First, by requiring students living on campus to purchase a meal plan, DDS operates a monopoly on student dining. In the past, DDS has argued that this is benefits students, as not requiring a meal plan resulted in a “class system being developed.” However, this statement did not consider the fact that students may not choose to spend their money on a meal plan because of issues with financial aid and the fact that they are already required to find ways to cover the other $63,624 needed to attend Dartmouth.

In addition, as many students frequently notice, food sold at multiple DDS locations is marked up by as much as two or three times the price at which it is sold in town. Since DDS buys their goods wholesale, and since Dartmouth is not located in an area in which food prices are overwhelmingly high, there is no apparent reason for the markup. Given that DDS has inadvertently boasted in the past that it has made around and a $1 million in net revenue each year “despite the economic recession” from 2009 to 2011, theoretically it should be possible to cut prices for students attending a non-profit institution.

Students should also be given more of the money back. Currently, $100 of DBA “rolls over” at the end of each term. But if students have enough DBA to take advantage of that system, it doesn’t really make a difference in the long run since they will probably be stuck in the same situation the following term if they follow the same eating habits. Dartmouth students should not be penalized if they do not eat as much as the meal plan expects.

Even given the high prices students pay, however, it is hard for students to receive sufficient accommodation in dining when necessary. For example, while many colleges offer kosher dining options on campus, DDS does not offer an option that is certified by Orthodox or Conservative Judaism. While Jewish students publicly pushed for increased standards last year so that they could eat the food in the dining hall, no official changes have yet been made and the task has been delegated to a working group. At the end of the day, since the school requires students to purchase a dining plan, they must offer meals every student can eat.

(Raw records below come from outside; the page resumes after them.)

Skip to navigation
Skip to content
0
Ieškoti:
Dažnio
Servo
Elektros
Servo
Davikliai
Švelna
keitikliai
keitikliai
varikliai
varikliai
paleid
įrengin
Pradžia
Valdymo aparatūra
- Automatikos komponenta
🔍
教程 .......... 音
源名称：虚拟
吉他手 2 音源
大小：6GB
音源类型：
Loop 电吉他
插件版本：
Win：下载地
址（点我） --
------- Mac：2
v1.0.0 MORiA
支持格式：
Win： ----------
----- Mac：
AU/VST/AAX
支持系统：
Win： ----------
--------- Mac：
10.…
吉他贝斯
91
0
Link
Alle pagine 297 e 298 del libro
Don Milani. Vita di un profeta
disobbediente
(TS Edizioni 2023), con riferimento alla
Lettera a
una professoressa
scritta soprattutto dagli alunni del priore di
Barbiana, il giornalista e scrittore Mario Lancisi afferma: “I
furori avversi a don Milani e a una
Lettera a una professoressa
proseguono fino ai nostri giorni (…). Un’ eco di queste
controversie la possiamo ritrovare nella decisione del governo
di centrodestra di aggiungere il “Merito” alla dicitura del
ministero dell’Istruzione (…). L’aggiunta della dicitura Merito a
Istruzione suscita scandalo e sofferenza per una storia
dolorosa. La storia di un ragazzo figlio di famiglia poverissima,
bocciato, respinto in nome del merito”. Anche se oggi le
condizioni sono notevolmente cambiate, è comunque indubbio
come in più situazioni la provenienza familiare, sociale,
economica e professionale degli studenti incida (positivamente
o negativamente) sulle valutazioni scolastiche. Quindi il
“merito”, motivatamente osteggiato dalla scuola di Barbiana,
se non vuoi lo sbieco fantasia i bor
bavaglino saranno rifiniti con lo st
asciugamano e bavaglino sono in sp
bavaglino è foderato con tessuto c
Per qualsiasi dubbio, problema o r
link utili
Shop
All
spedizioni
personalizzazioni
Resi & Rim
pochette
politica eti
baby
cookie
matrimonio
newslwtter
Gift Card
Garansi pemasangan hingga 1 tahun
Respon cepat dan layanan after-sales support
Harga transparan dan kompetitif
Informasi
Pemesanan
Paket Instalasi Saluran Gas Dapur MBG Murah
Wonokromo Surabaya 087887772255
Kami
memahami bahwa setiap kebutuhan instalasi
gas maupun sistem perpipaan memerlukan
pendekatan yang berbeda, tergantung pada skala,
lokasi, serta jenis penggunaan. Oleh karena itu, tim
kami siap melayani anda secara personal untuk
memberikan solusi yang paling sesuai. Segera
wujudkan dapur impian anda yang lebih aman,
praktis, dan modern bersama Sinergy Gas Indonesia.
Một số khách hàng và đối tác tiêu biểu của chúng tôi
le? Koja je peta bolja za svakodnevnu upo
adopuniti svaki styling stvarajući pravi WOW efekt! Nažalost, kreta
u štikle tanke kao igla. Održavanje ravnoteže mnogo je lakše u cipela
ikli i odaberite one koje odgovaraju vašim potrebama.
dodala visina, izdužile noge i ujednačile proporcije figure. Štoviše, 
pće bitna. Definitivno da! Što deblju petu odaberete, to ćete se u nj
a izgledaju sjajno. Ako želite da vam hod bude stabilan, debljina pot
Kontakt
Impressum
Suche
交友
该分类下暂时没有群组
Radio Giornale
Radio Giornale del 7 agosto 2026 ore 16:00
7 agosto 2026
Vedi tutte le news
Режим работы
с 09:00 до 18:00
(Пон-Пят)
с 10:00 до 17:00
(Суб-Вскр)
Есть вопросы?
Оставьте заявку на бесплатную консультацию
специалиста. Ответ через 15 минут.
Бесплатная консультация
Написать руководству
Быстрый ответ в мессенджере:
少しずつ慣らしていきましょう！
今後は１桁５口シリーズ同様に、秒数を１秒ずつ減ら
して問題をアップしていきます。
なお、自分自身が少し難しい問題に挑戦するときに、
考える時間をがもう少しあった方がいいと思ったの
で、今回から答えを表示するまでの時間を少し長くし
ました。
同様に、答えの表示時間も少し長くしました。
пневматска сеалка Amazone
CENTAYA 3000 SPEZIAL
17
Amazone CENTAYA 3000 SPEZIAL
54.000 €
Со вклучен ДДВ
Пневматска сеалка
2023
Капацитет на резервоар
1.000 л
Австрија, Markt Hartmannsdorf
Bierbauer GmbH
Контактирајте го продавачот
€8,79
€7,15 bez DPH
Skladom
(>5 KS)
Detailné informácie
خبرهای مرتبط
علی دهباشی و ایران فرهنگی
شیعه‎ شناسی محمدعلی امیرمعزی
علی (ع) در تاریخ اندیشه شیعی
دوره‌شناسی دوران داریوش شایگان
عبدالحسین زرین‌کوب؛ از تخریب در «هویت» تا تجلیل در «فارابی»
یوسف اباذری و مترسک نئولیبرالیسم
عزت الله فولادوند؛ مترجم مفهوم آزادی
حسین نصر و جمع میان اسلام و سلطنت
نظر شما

Regardless of dietary concerns, another frustrating aspect of DDS is the limited weekend and summer service. On weekends, Collis Cafe and several food stations in the Class of 1953 Commons shut down. While standard 9-to-5 office jobs might have weekends off, it’s not the standard in the food industry: if students weren’t forced to pay for a meal plan, DDS would have to compete with restaurants in town on weekends.

Likewise, students should not be forced to pay the same price for less service during the summer. As The Dartmouth Editorial Board discussed in the May 5 verbum ultimatum “Real Term, Real Education,” the school needs to start treating sophomore summer as a real term. If the College requires students to be on campus, they cannot penalize them for it by charging the same amount as a regular term for less of everything. Obviously, there are clear financial concerns given that there are fewer students on campus. But if that is such a financial burden on the school and the services it provides, then Dartmouth needs to look at ways to adjust the summer term instead of forcing students to pay for it.

Ultimately, many of these issues have gone unaddressed or unsolved because there is no accountability. As DDS holds a monopoly over students living on campus, there is no way for students to forcibly enact change. Students cannot vote with their wallets: whether or not they want to spend their money at DDS locations, money left over will go to DDS anyways. Currently, the school provides no poll or serious end-of-year survey to gather student thoughts on DDS. If students are to be forced to pay for it, they should be able to have a much bigger voice in it.

It is not clear why any of the above areas so often cited by Dartmouth students as factors that should be changed have not elicited public scrutiny from the College. But ultimately, there is no reason why an institution that prides itself on being a non-profit for higher learning should allow a service to forcibly make a profit from its students.